Four and a half years with stage 4 breast cancer, and I am ready to just throw all my old habits to the wind and ride off into the sunset. This new me doesn’t care if I cry in front of others, or if I’m not wearing makeup on a conference call. While I like to look nice for photos (let’s take as many as possible), I care very little about actual physical things, and care most deeply about experiences, time and memories with people and places. I care deeply for my new sense of belonging and being alive.
When you’ve chased death enough times on operating tables, life looks a little different. Cancer has really shaped my entire life outlook in the last four years. I’ve always been a grateful and positive person, but I don’t think I’ve ever really shed so many layers of myself in such short of a time. I’ve lost track the number of times I’ve lost my keys, finally no longer caring that I simply do not have the strength to open any jars/bottles/anything sealed, and my hands are always acting like I have no grip. Things still taste weird, certain foods I can’t enjoy anymore (goodbye gluten, pork, alcohol and acidic foods), and I might be worried about making it to the bathroom on time more frequently (thanks cancer meds). I’m officially flat since I gave up my chest after so many unsuccessful reconstruction surgeries after breast cancer.

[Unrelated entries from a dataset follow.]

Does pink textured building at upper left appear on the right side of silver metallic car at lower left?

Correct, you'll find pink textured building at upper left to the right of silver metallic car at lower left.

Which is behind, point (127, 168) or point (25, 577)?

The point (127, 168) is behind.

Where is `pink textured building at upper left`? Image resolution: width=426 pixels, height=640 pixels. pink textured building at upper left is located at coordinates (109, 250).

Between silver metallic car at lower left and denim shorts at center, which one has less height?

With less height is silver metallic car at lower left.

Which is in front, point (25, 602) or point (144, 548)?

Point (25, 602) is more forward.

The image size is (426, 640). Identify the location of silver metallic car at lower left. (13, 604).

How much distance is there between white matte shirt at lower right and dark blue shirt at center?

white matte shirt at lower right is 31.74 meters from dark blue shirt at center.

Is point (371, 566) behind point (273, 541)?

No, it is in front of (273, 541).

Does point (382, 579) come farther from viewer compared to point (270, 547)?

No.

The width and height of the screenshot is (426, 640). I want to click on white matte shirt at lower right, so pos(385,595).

Do these things affect my quality of life? Not really to a noticeable point.
At the end of the day, though, cancer still has taught me one same lesson over and over again: I am so thankful to be here, despite everything else. I’d lose everything all over again, and do it all over, if I still get to live, and be a fighting warrior.

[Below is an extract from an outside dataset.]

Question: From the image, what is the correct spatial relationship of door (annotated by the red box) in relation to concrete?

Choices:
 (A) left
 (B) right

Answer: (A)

Life has finally caught up to me. I’ll be 35 in January, and I’m terrified of life ending too soon. Cancer has taught me that every three months, my life can be shaken up like a bad smoothie and get served blindfolded with something so awful tasting, but I still must swallow it. You just never know what’s going to be served to you. That’s the part of cancer where there is no choice really: swallow or die. Horrible options, am I right?
The crazy part, though, is those aren’t the real two options; it’s not just black or white. While yes, treatments are not great, our attitudes and support systems are the fighting chances we have at getting ourselves through the emotional, and mental challenges of it all.
My plan for the new year includes finally fulfilling my bucket list and going to Italy with my husband and mother-in-law. It also includes several dinner dates with friends at our houses for no other reason other than just to hang out, eat good food and spend time with the people I love. Most of all, the new year includes lots of traveling in our RV with our dogs, my husband and some of our friends and family. We did it last year with friends, and had an incredible time, so we’re going to continue the tradition. I’m pretty sure I’ve left a piece of my soul in Wisconsin and Michigan.
For my new year, I choose to embrace the mess, and find joy, to spend as much time as possible with the people I love, and do the things I love best. While I try to quiet my anxiety daily, and over the course every three months when my scans arrive, I can only literally do my best to embrace this chaotic mess and love this beautiful world.
For my Team Sunshine, and all the folks reading, cheers to 2023!